Surgeon general of the United States

Robert Arthur Whitney Jr. (born July 27, 1935) is an American veterinarian and public health administrator. He served as acting surgeon general of the United States from July to September 1993.

==Biography==
Whitney was born in Oklahoma City, Oklahoma. He received his Doctor of Veterinary Medicine degree from Oklahoma State University in 1959 and his master's in pharmacology from Ohio State University in 1965.

A career United States Public Health Service officer, Whitney was appointed deputy surgeon general on September 1, 1992. Since 1971, he held a number of positions of increasing responsibility in the National Institutes of Health. From 1989 to 1992, he was director of the NIH National Center for Research Resources.

Prior to joining the PHS, Whitney was director of the U.S. Army training program in laboratory animal medicine and served a year in South Vietnam (1970) as commander of a veterinary medical detachment.

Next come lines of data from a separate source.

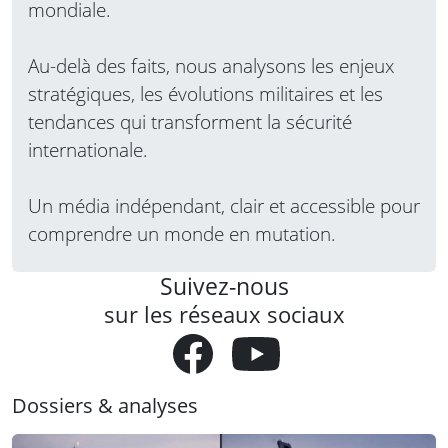
mondiale.
Au-delà des faits, nous analysons les enjeux
stratégiques, les évolutions militaires et les
tendances qui transforment la sécurité
internationale.
Un média indépendant, clair et accessible pour
comprendre un monde en mutation.
Suivez-nous
sur les réseaux sociaux
Dossiers & analyses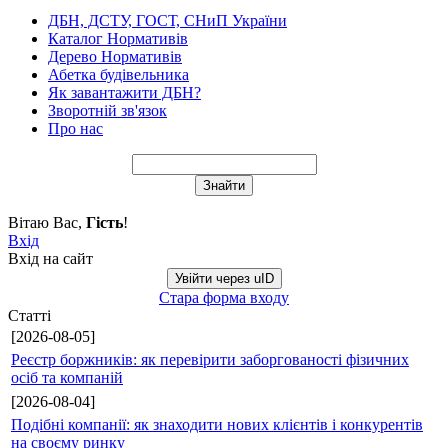
ДБН, ДСТУ, ГОСТ, СНиП України
Каталог Нормативів
Дерево Нормативів
Абетка будівельника
Як завантажити ДБН?
Зворотній зв'язок
Про нас
Вітаю Вас
,
Гість
!
Вхід
Вхід на сайт
Увійти через uID
Стара форма входу
Статті
[2026-08-05]
Реєстр боржників: як перевірити заборгованості фізичних
осіб та компаній
[2026-08-04]
Подібні компанії: як знаходити нових клієнтів і конкурентів
на своєму ринку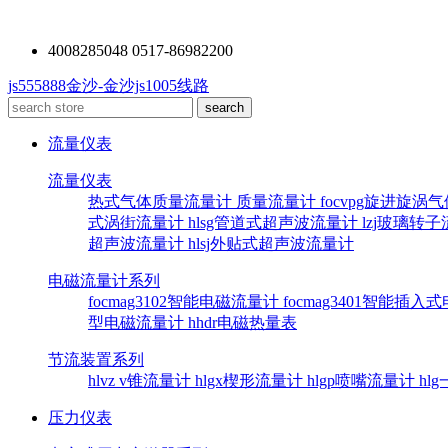
4008285048 0517-86982200
js555888金沙-金沙js1005线路
流量仪表
流量仪表
热式气体质量流量计
质量流量计
focvpg旋进旋涡
式涡街流量计
hlsg管道式超声波流量计
lzj玻璃转
超声波流量计
hlsj外贴式超声波流量计
电磁流量计系列
focmag3102智能电磁流量计
focmag3401智能插
型电磁流量计
hhdr电磁热量表
节流装置系列
hlvz v锥流量计
hlgx楔形流量计
hlgp喷嘴流量计
hl
压力仪表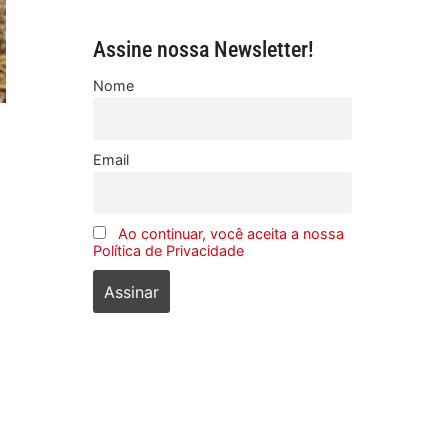
Assine nossa Newsletter!
Nome
Email
Ao continuar, você aceita a nossa
Política de Privacidade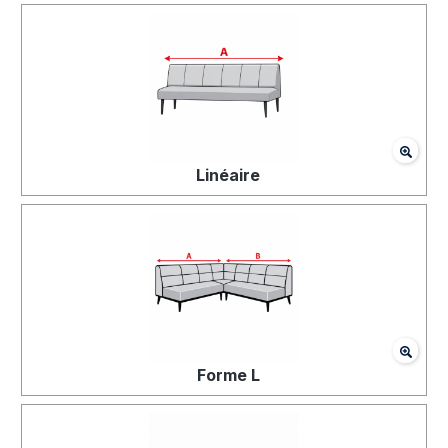
Linéaire
Forme L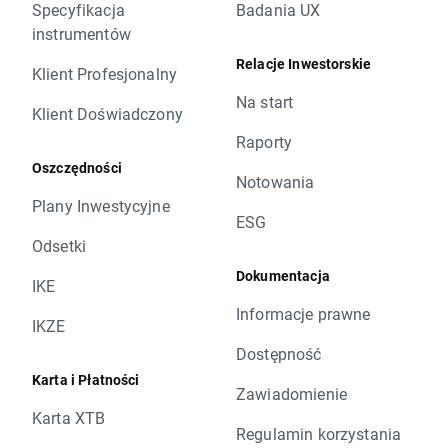
Specyfikacja
Badania UX
instrumentów
Relacje Inwestorskie
Klient Profesjonalny
Na start
Klient Doświadczony
Raporty
Oszczędności
Notowania
Plany Inwestycyjne
ESG
Odsetki
Dokumentacja
IKE
Informacje prawne
IKZE
Dostępność
Karta i Płatności
Zawiadomienie
Karta XTB
Regulamin korzystania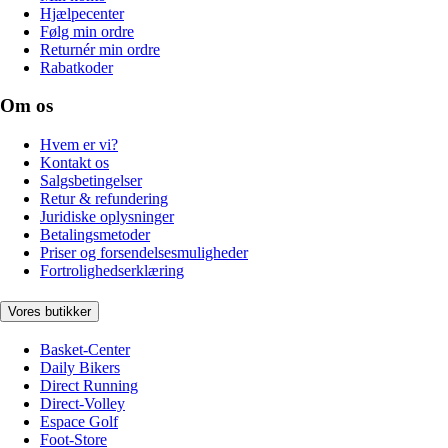
Hjælpecenter
Følg min ordre
Returnér min ordre
Rabatkoder
Om os
Hvem er vi?
Kontakt os
Salgsbetingelser
Retur & refundering
Juridiske oplysninger
Betalingsmetoder
Priser og forsendelsesmuligheder
Fortrolighedserklæring
Vores butikker
Basket-Center
Daily Bikers
Direct Running
Direct-Volley
Espace Golf
Foot-Store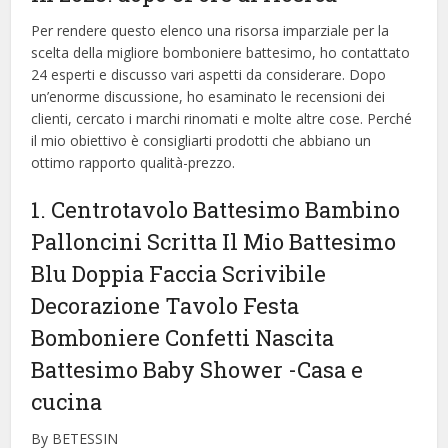
Per rendere questo elenco una risorsa imparziale per la
scelta della migliore bomboniere battesimo, ​​ho contattato
24 esperti e discusso vari aspetti da considerare. Dopo
un’enorme discussione, ho esaminato le recensioni dei
clienti, cercato i marchi rinomati e molte altre cose. Perché
il mio obiettivo è consigliarti prodotti che abbiano un
ottimo rapporto qualità-prezzo.
1. Centrotavolo Battesimo Bambino
Palloncini Scritta Il Mio Battesimo
Blu Doppia Faccia Scrivibile
Decorazione Tavolo Festa
Bomboniere Confetti Nascita
Battesimo Baby Shower
-Casa e
cucina
By BETESSIN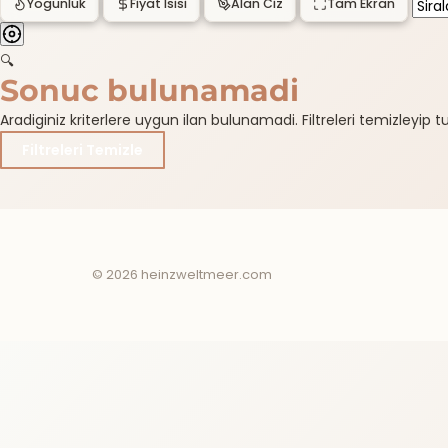
Yogunluk
Fiyat Isisi
Alan Ciz
Tam Ekran
🔍
Sonuc bulunamadi
Aradiginiz kriterlere uygun ilan bulunamadi. Filtreleri temizleyip tum
Filtreleri Temizle
© 2026 heinzweltmeer.com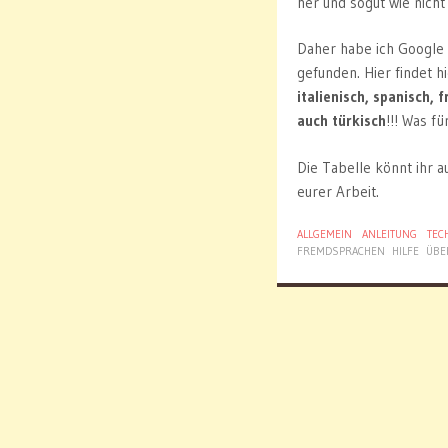
her und sogut wie nich
Daher habe ich Google 
gefunden. Hier findet 
italienisch, spanisch, 
auch türkisch
!!! Was fü
Die Tabelle könnt ihr a
eurer Arbeit.
ALLGEMEIN
ANLEITUNG
TEC
FREMDSPRACHEN
HILFE
ÜBE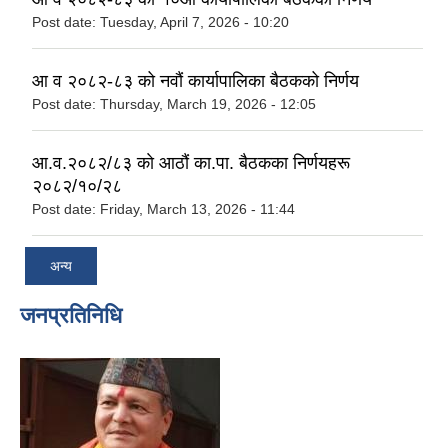
Post date:
Tuesday, April 7, 2026 - 10:20
आ व २०८२-८३ को नवौं कार्यापालिका बैठकको निर्णय
Post date:
Thursday, March 19, 2026 - 12:05
आ.व.२०८२/८३ काे आठौं का.पा. बैठकका निर्णयहरू
२०८२/१०/२८
Post date:
Friday, March 13, 2026 - 11:44
अन्य
जनप्रतिनिधि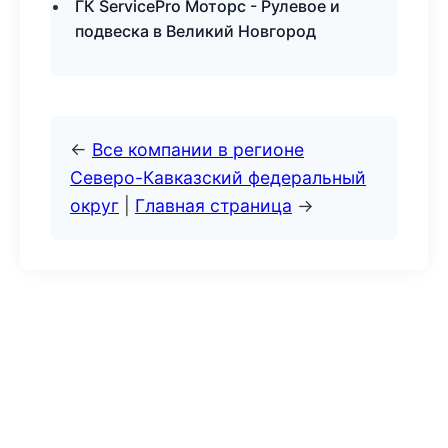
ГК ServicePro Моторс - Рулевое и
подвеска в Великий Новгород
←
Все компании в регионе
Северо-Кавказский федеральный
округ
|
Главная страница
→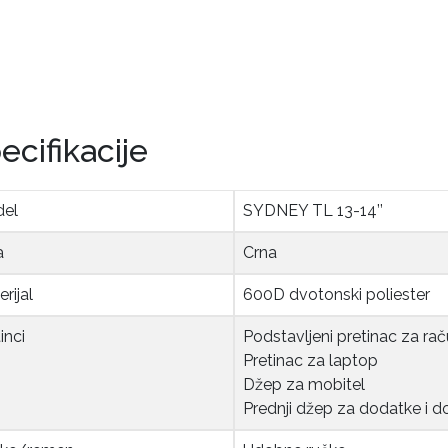
ecifikacije
el
SYDNEY TL 13-14’’
a
Crna
rijal
600D dvotonski poliester
inci
Podstavljeni pretinac za ra
Pretinac za laptop
Džep za mobitel
Prednji džep za dodatke i 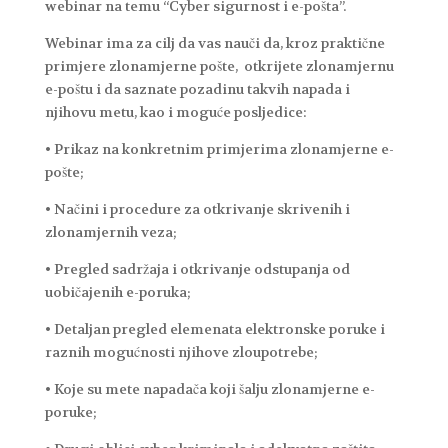
webinar na temu “Cyber sigurnost i e-pošta”.
Webinar ima za cilj da vas nauči da, kroz praktične
primjere zlonamjerne pošte, otkrijete zlonamjernu
e-poštu i da saznate pozadinu takvih napada i
njihovu metu, kao i moguće posljedice:
• Prikaz na konkretnim primjerima zlonamjerne e-
pošte;
• Načini i procedure za otkrivanje skrivenih i
zlonamjernih veza;
• Pregled sadržaja i otkrivanje odstupanja od
uobičajenih e-poruka;
• Detaljan pregled elemenata elektronske poruke i
raznih mogućnosti njihove zloupotrebe;
• Koje su mete napadača koji šalju zlonamjerne e-
poruke;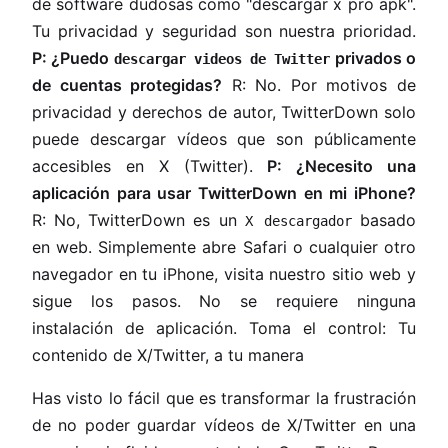
de software dudosas como "descargar x pro apk".
Tu privacidad y seguridad son nuestra prioridad.
P: ¿Puedo
privados o
descargar videos de Twitter
de cuentas protegidas?
R: No. Por motivos de
privacidad y derechos de autor, TwitterDown solo
puede descargar vídeos que son públicamente
accesibles en X (Twitter).
P: ¿Necesito una
aplicación para usar TwitterDown en mi iPhone?
R: No, TwitterDown es un
basado
X descargador
en web. Simplemente abre Safari o cualquier otro
navegador en tu iPhone, visita nuestro sitio web y
sigue los pasos. No se requiere ninguna
instalación de aplicación. Toma el control: Tu
contenido de X/Twitter, a tu manera
Has visto lo fácil que es transformar la frustración
de no poder guardar vídeos de X/Twitter en una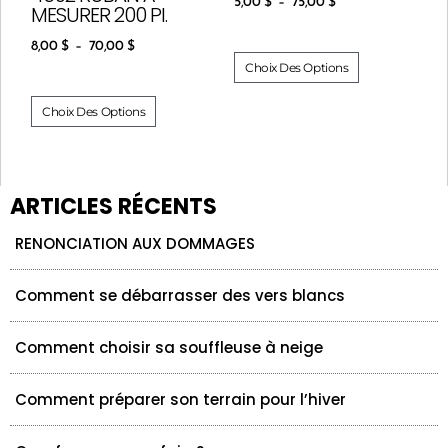
5,00
$
–
75,00
$
MESURER 200 PI.
8,00
$
–
70,00
$
Choix Des Options
Choix Des Options
ARTICLES RÉCENTS
RENONCIATION AUX DOMMAGES
Comment se débarrasser des vers blancs
Comment choisir sa souffleuse à neige
Comment préparer son terrain pour l’hiver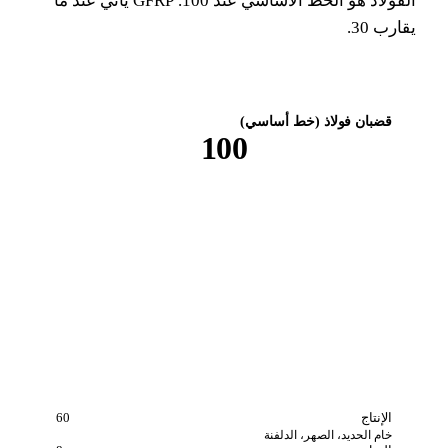
الفولاذ هو الخط الأساسي عند 100. GFRP يأتي عند ما
رب 30.
قضبان فولاذ (خط أساسي)
100
الإنتاج
60
خام الحديد، الصهر، الدلفنة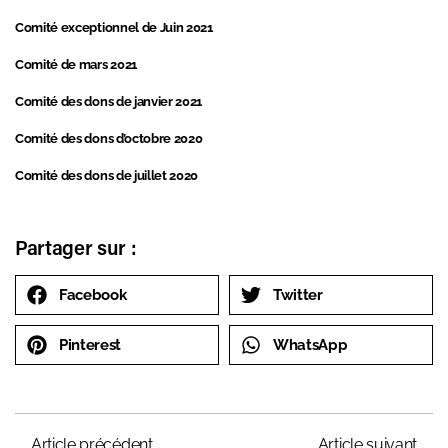
Comité exceptionnel de Juin 2021
Comité de mars 2021
Comité des dons de janvier 2021
Comité des dons d’octobre 2020
Comité des dons de juillet 2020
Partager sur :
Facebook
Twitter
Pinterest
WhatsApp
Article précédent
Article suivant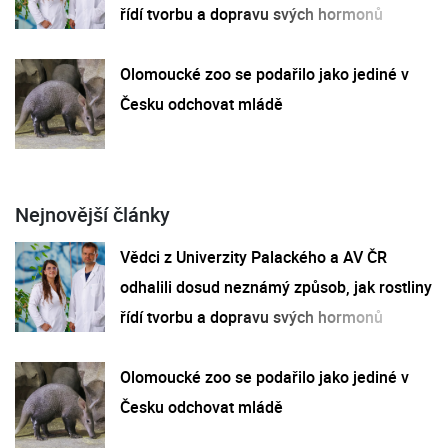
řídí tvorbu a dopravu svých hormonů
Olomoucké zoo se podařilo jako jediné v
Česku odchovat mládě
Nejnovější články
Vědci z Univerzity Palackého a AV ČR
odhalili dosud neznámý způsob, jak rostliny
řídí tvorbu a dopravu svých hormonů
Olomoucké zoo se podařilo jako jediné v
Česku odchovat mládě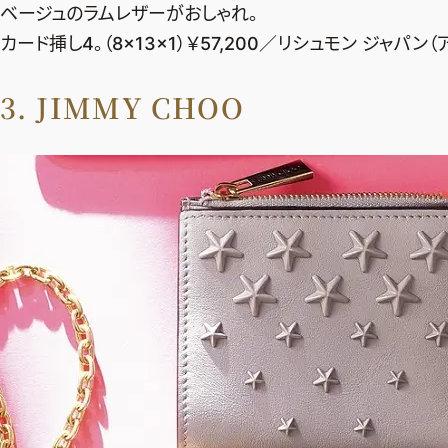
ベージュのラムレザーがおしゃれ。
カード挿し4。（8×13×1）￥57,200／リシュモン ジャパン（
3. JIMMY CHOO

He retired from the USPHS in 1994, and co-founded "Earthspan", a non-profit organization dedicated to advanced technologies to conserve biodiversity, ecosystems, and environmental health. Whitney served as president of Earthspan, until his retirement in 2008.

Whitney is a diplomate of the American College of Laboratory Animal Medicine and served as chief veterinary officer of the Public Health Service from 1985 to 1989. His awards include the U.S. Public Health Service Distinguished Service Medal and the Legion of Merit for his US Army service.